In the letter, they conclude that the best path for the company is to seek strategic partners or sell the company. They estimate the company is worth $29 to $30 in a sale - 171% to 179% P/TBV.
All three large shareholders are making the case that the current management and strategy are leading to lower profitability and lower shareholder returns. This is a difficult conclusion for any board of directors and management team to come to - but the numbers do illustrate that this appears to be the case. There are certainly cost savings which could be had without hurting the community-focused culture of the bank. One example of such savings is reducing the amount of time each week that the branches are open. While these branch hours were very important a number of years ago - and are undoubtedly important to some of their patrons now - the ubiquity of ATMs, community bank website availability, and mobile phone applications makes the extended hours significantly less important to bringing in patrons since they can bank 24/7 digitally.

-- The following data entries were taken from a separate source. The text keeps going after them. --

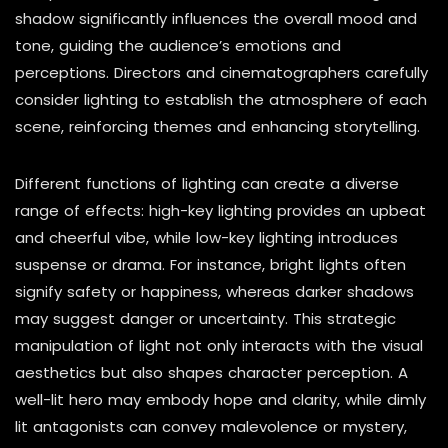
shadow significantly influences the overall mood and
tone, guiding the audience’s emotions and
perceptions. Directors and cinematographers carefully
consider lighting to establish the atmosphere of each
scene, reinforcing themes and enhancing storytelling.
Different functions of lighting can create a diverse
range of effects: high-key lighting provides an upbeat
and cheerful vibe, while low-key lighting introduces
suspense or drama. For instance, bright lights often
signify safety or happiness, whereas darker shadows
may suggest danger or uncertainty. This strategic
manipulation of light not only interacts with the visual
aesthetics but also shapes character perception. A
well-lit hero may embody hope and clarity, while dimly
lit antagonists can convey malevolence or mystery,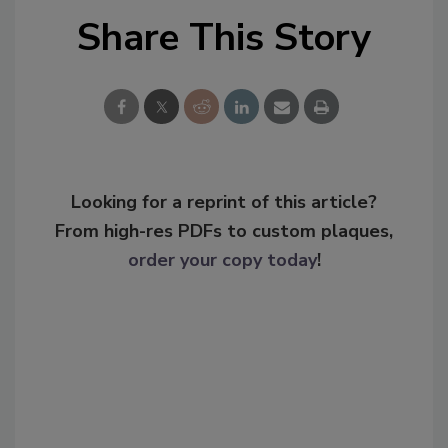
Share This Story
Looking for a reprint of this article?
From high-res PDFs to custom plaques,
order your copy today
!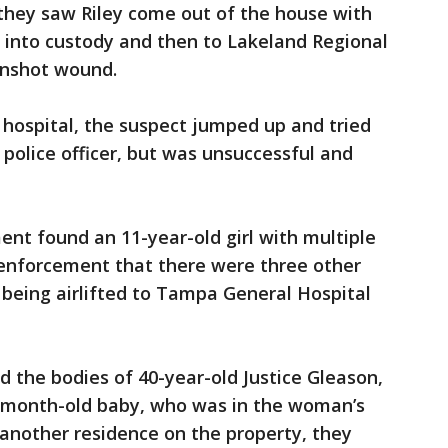
they saw Riley come out of the house with
 into custody and then to Lakeland Regional
unshot wound.
e hospital, the suspect jumped up and tried
 police officer, but was unsuccessful and
nt found an 11-year-old girl with multiple
enforcement that there were three other
being airlifted to Tampa General Hospital
 the bodies of 40-year-old Justice Gleason,
-month-old baby, who was in the woman’s
another residence on the property, they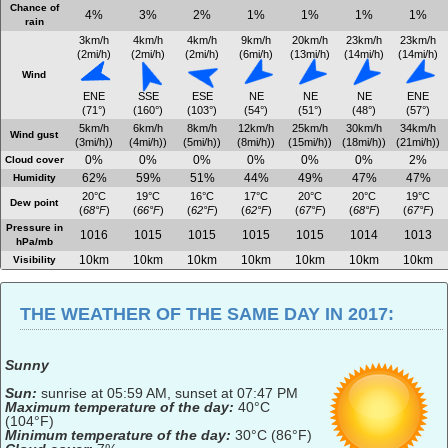
Chance of
4%
3%
2%
1%
1%
1%
1%
rain
3km/h
4km/h
4km/h
9km/h
20km/h
23km/h
23km/h
(2mi/h)
(2mi/h)
(2mi/h)
(6mi/h)
(13mi/h)
(14mi/h)
(14mi/h)
Wind
ENE
SSE
ESE
NE
NE
NE
ENE
(71°)
(160°)
(103°)
(54°)
(51°)
(48°)
(57°)
5km/h
6km/h
8km/h
12km/h
25km/h
30km/h
34km/h
Wind gust
(3mi/h))
(4mi/h))
(5mi/h))
(8mi/h))
(15mi/h))
(18mi/h))
(21mi/h))
0%
0%
0%
0%
0%
0%
2%
Cloud cover
62%
59%
51%
44%
49%
47%
47%
Humidity
20°C
19°C
16°C
17°C
20°C
20°C
19°C
Dew point
(
68°F
)
(
66°F
)
(
62°F
)
(
62°F
)
(
67°F
)
(
68°F
)
(
67°F
)
Pressure in
1016
1015
1015
1015
1015
1014
1013
hPa/mb
10km
10km
10km
10km
10km
10km
10km
Visibility
THE WEATHER OF THE SAME DAY IN 2017:
Sunny
Sun:
sunrise at 05:59 AM, sunset at 07:47 PM
Maximum temperature of the day:
40°C
(104°F)
Minimum temperature of the day:
30°C (86°F)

Only one analyst covers the stock with a $26 target. The lack of analyst coverage on the stock is probably a big reason why shares are not pricing in any takeover. If the stock were more widely followed, these three letters from shareholders would have driven the shares up meaningfully in expectation of a sale.
While there are no concrete plans to sell the company at this time, the share price of Metro Bancorp is priced as though there is no possibility of a take-over. The shares are trading at a forward PE of 15.5 - below the multiple of the S&P 500. The company is also trading at only 1.3x book value. As shown below in a slide from PL Capital's Value Investing Conference presentation, this is below both the current average price to book value for banks under $5 billion and well below the average P/TBV since 1993.
At this point, the company cannot simply ignore these shareholders if they do not pursue a sale. The current management must prove why they will achieve better results by staying independent. All three letters focused on high expenses so at the very least, the company would probably pursue meaningful cost cuts. These should improve earnings in the future if they do stay independent and the rosy outlook that management will need to illustrate should attract new shareholders and bring higher share prices.
If the board of directors are following their fiduciary duty, these letters sent from holders of roughly 20% of shares outstanding should compel them to take steps to explore a sale. This potential for a sale is not reflected in shares at current prices.
As both PL Capital and Clover Partners point out, a reasonable expectation for a buyout offer is approaching $30 per share - a 30%+ increase over current prices. Even if the company is not immediately put up for sale, the outlook for the company is reasonably good with continued increases in profits and growth in book value in addition to any cost savings which management would need to make to pacify these shareholders. This presents a very good investment opportunity with multiple paths to strong shareholder returns.